This study establishes carbon reduction goals as primary constraints while recognizing electrification as a major trend towards achieving net-zero emissions by 2050. The inevitable growth in electricity demand driven by the development of residential, industrial, and information and communication systems is also considered. Various pathway scenarios are explored by adopting different reduction pathways (NDC and Reduction Ambition) and electricity demand growth scenarios (medium growth, low growth, zero growth) as depicted in Table 1. In each scenario analysis, a comprehensive evaluation of existing viable power generation technologies (including coal, oil, gas, nuclear, and renewable sources like solar and wind) and their associated carbon reduction technologies (such as CCS) is conducted. Additionally, the study considers the technological research and commercialization progress of prospective emerging technologies like hydrogen and ocean energy.
To further plan for a sustainable power generation mix to achieve net-zero emissions by 2050, this study employs the commercial mathematical optimization software LINGO (The LINGO software is developed by LINDO Systems Inc., located in Chicago, IL, USA. The trial version can be downloaded from https://www.lindo.com/index.php/ls-downloads/try-lingo, accessed on 20 January 2024). Under the constraints of the levelized cost of electricity (LCOE) for power plants, targeted secure power generation, carbon emissions from the power system, and new renewable energy installations, a linear programming phased solution approach is adopted to minimize the cost of the power system. The detailed solution process is illustrated in Figure 1. It is noteworthy that the LINGO software package has been extensively applied across various domains including supply chain management, water resource planning, and grid planning, as seen in the works of Sitek and Wikarek [26]; Sabale and Jose [27]; Su et al. [28]; and Vaezihir et al. [29]; among others.

3.1. Scenario Setting for Net-Zero Carbon Pathway by 2050

This research takes into account the criteria of SDG7 (ensuring access to affordable, reliable, sustainable, and modern energy for all) in its empirical analysis. Specifically, “affordable” is the criterion used to evaluate the minimization of power plant costs. “Modern energy” is realized through advancements in power generation technology, “reliable” is centered on ensuring a stable power generation, and “sustainable” is defined as achieving carbon reduction to attain net-zero emissions.

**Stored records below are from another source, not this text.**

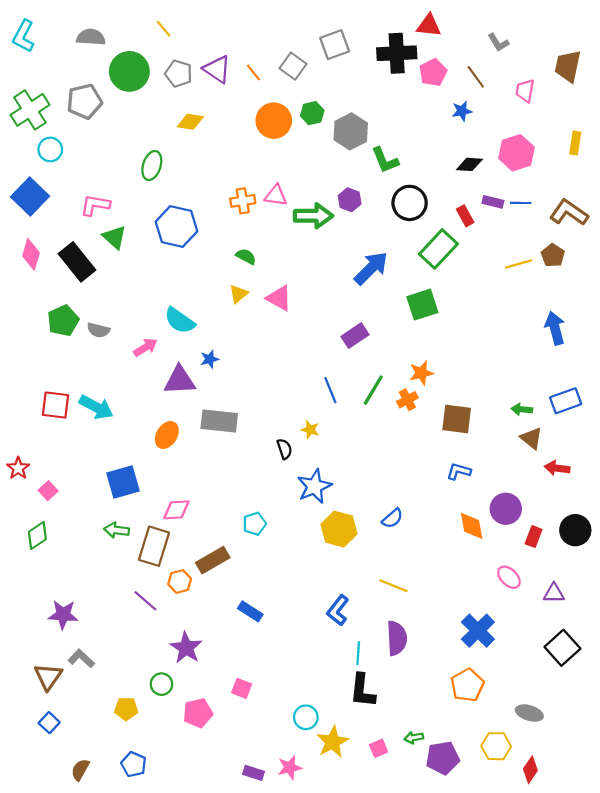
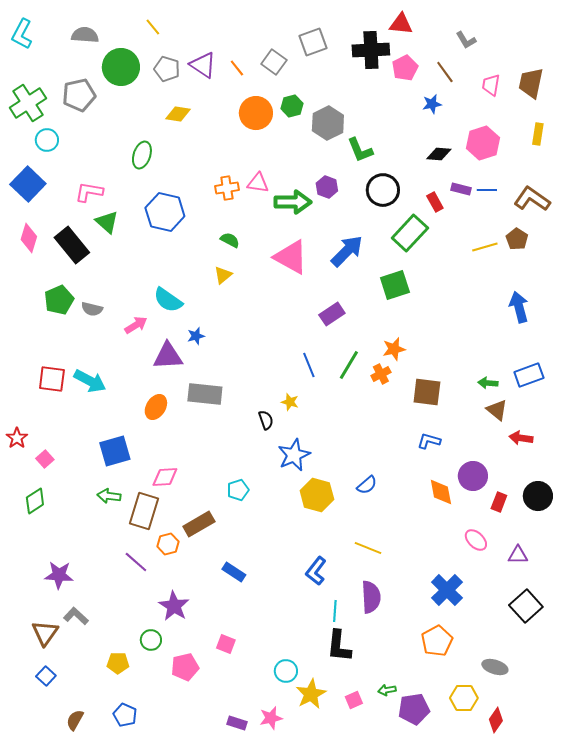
brown trapezoid: (568, 66) -> (531, 83), moved
pink triangle: (279, 298) -> (291, 257), moved, size x1.4

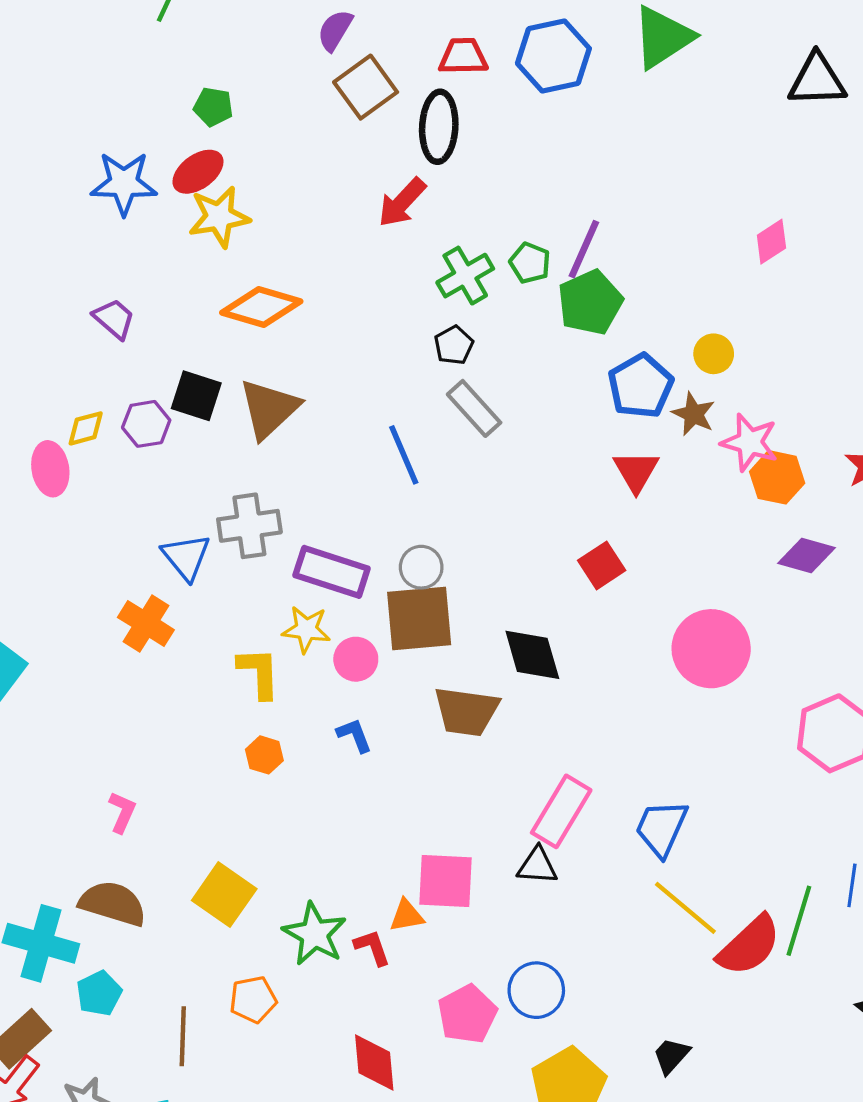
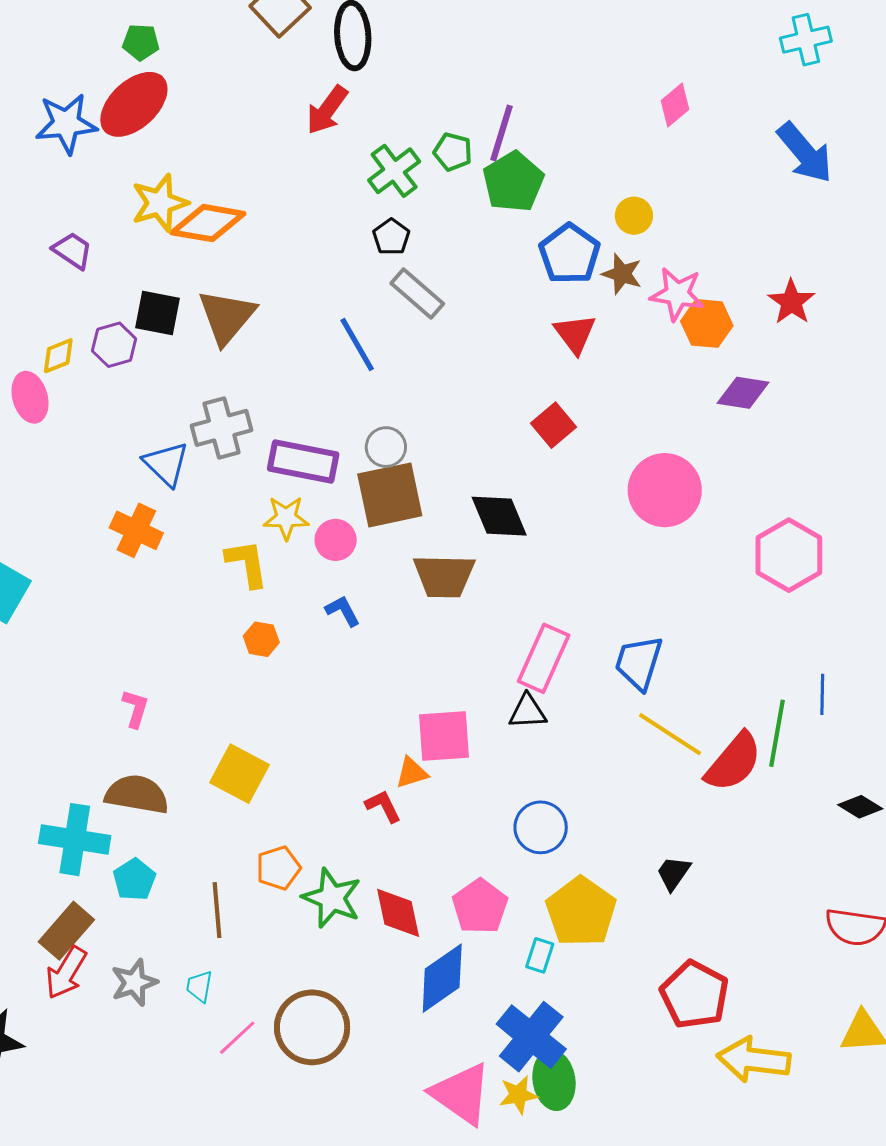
red ellipse: (198, 172) -> (134, 104), size x1.5
yellow star: (219, 217) -> (160, 203), moved
green star: (315, 934) -> (332, 898), moved
pink pentagon: (467, 1014) -> (480, 906), moved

3.1.1. Sustainable: Carbon Reduction to Attain Net-Zero Emissions

The aim of this study is to explore the impact of two different reduction pathways towards achieving the net-zero emission goal by 2050 on the structure of Taiwan’s power sector.
I.
NDC Pathway: As announced by Taiwan announced in December 2022, the target is to reduce emissions by 24 ± 1% from 2005 levels by 2030, and actively moving towards net-zero emissions by 2050.
II.
Reduction Ambition Pathway: Based on IEA recommendations, the target is to reduce carbon emissions by 40% from 2005 levels by 2030, and achieve net-zero emissions by 2050.
Then, the carbon dioxide emission target of the power system was set based on statistics relating to carbon dioxide emissions from fuel combustion in Taiwan (BOE, 2021); the power system accounts for approximately 55% of the total national emissions. It is assumed herein that 10% of overseas carbon emission rights represent the upper limit for discussing the emissions of the power sector. (See Table 2 for details)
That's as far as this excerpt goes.